Yoga is a very popular fitness exercise. Of course, regular yoga has many benefits for people’s fitness, such as relieving stress in the heart, strengthening the body, etc., and for breast enlargement and butt lift, doing Yoga exercises are also effective. So, what are the yoga exercises for breast enlargement and butt lift? Let’s take a look at some yoga moves below!
Triangle
Take a deep breath, jump and spread your legs, the distance between your feet is about 90 to 105 cm. Raise your arms sideways to shoulder level, palms facing down. Keep your arms parallel to the ground. Rotate your right foot 90° to the right, turn your left foot slightly to the right, keep your left leg stretched from the inside, and keep your knees straight. Exhale and bend your body to the right, bringing your right palm close to your right ankle. Extend your left arm upward, in line with your right shoulder, and extend your torso. Keep your eyes focused on the extended left thumb. Maintain this position for half a minute to a minute, breathing evenly and deeply.
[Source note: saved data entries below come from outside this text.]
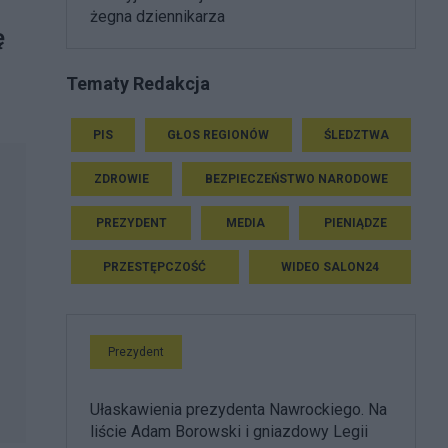
żegna dziennikarza
ę
Tematy Redakcja
PIS
GŁOS REGIONÓW
ŚLEDZTWA
ZDROWIE
BEZPIECZEŃSTWO NARODOWE
PREZYDENT
MEDIA
PIENIĄDZE
PRZESTĘPCZOŚĆ
WIDEO SALON24
Prezydent
Ułaskawienia prezydenta Nawrockiego. Na
liście Adam Borowski i gniazdowy Legii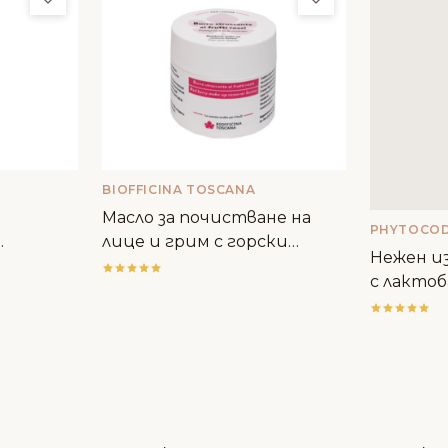
BIOFFICINA TOSCANA
Масло за почистване на
PHYTOCO
лице и грим с горски
Нежен из
плодове - Biofficina Toscana
с лактоб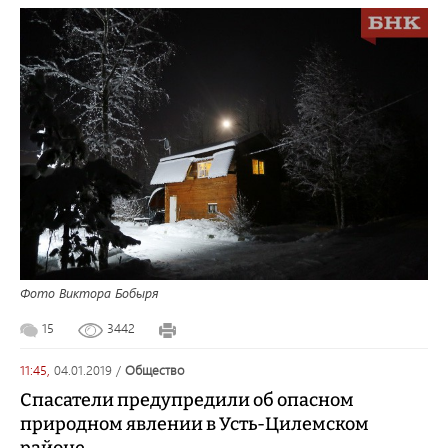
Фото Виктора Бобыря
15
3442
11:45,
04.01.2019
/
общество
Спасатели предупредили об опасном
природном явлении в Усть-Цилемском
Then switch to the other side and repeat.
Twisted
Sit down, straighten your feet forward, bend your left foot, cross it over your right leg to form a mountain shape, place it on the side of your thigh, with the sole of your foot touching the ground. Cross your right hand over the outside of your left knee and hold your left thumb. Stretch your left hand forward around your back and try to touch your belly button. Turn your head as far to the left as possible. Look straight ahead, breathe naturally, and maintain this posture for 30 seconds. Return to the original action, switch sides, and repeat 4 times.
Cat style
Kneel down on the yoga mat, put your hands together and lift them straight up, then start, slowly lying forward on the floor. At this time, your eyes should be looking forward, your chest should be as close to the floor as possible, and your buttocks should be lifted up, and hold for 3 minutes.
Fish style
Lie your body flat on the floor, support the floor with your arms, slowly tilt your head back until it is supported on the floor, lift your chest as high as possible, then slowly let go of your hands and rotate clockwise, looking up at your eyes. direction straight. Hold for 30 seconds and rest for a while.
Forward bend
Stand straight, then slowly bend forward, while supporting your calves with your hands, so that your entire body and legs are at a 45° angle. Regarding breathing, take a breath when standing, and gradually exhale while bending over. Try to be as slow as possible and don't rush. A group of 20, about 20, can also be adjusted appropriately according to your own exercise intensity.
Horse riding
Put your hands on the yoga mat in a push-up position. Slowly raise your left foot to about the same height as your shoulders. At the same time, raise your head to be level with the ground and look straight ahead. Then switch to your right foot. One set of rotations 10 timesabout.